→ Work instruction: Every line in the listing that holds "Автобуски" counts once; state the total and nothing more.

→ Excerpted data:

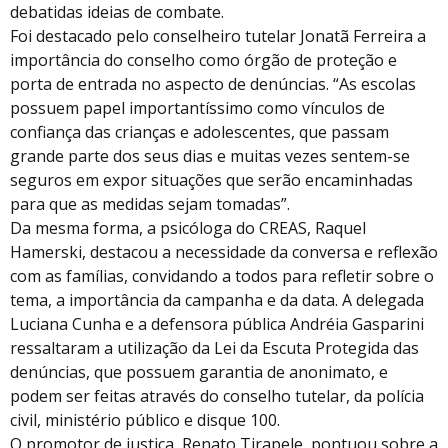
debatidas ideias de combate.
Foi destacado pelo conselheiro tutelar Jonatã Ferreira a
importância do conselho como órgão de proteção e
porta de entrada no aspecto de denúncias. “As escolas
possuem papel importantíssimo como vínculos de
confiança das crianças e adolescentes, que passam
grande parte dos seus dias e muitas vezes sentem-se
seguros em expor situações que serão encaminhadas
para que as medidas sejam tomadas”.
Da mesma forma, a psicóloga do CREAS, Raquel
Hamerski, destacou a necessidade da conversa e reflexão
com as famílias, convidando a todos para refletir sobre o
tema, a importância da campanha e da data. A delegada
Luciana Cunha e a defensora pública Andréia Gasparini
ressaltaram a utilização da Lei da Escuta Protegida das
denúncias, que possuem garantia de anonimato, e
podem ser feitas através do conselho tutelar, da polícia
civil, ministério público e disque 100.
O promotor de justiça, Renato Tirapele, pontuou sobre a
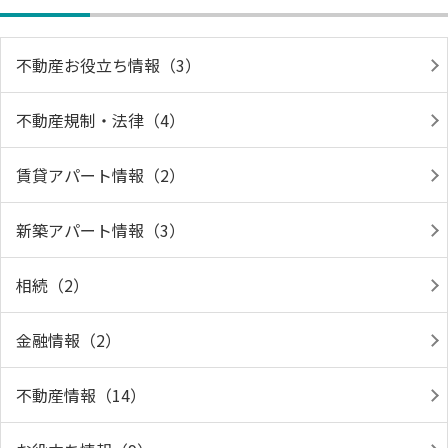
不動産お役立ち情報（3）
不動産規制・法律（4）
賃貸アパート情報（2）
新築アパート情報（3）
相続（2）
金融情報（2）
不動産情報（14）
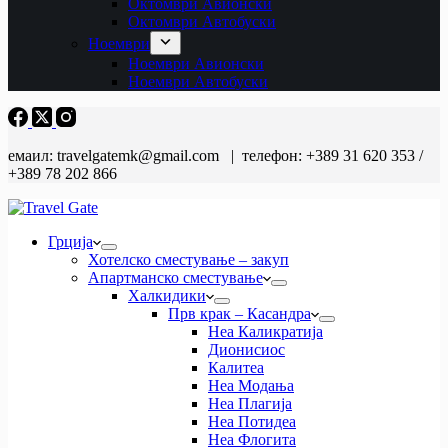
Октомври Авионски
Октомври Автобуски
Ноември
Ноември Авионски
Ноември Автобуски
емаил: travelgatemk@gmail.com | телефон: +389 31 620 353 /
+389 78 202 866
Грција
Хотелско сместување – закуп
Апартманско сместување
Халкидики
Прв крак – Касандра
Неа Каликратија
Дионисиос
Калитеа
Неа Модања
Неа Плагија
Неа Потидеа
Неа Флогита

---

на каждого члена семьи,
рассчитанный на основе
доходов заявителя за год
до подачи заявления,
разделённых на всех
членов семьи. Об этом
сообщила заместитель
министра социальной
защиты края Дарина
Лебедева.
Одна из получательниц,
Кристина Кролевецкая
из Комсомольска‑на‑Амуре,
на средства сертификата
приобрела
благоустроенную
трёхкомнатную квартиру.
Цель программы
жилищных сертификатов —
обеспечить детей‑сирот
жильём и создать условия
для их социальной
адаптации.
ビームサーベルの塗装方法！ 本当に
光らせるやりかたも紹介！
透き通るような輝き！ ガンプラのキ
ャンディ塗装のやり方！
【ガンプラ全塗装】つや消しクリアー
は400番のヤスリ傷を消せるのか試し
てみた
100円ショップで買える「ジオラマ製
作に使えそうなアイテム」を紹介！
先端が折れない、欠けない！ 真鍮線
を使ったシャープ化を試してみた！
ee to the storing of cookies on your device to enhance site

→ Answer section: 2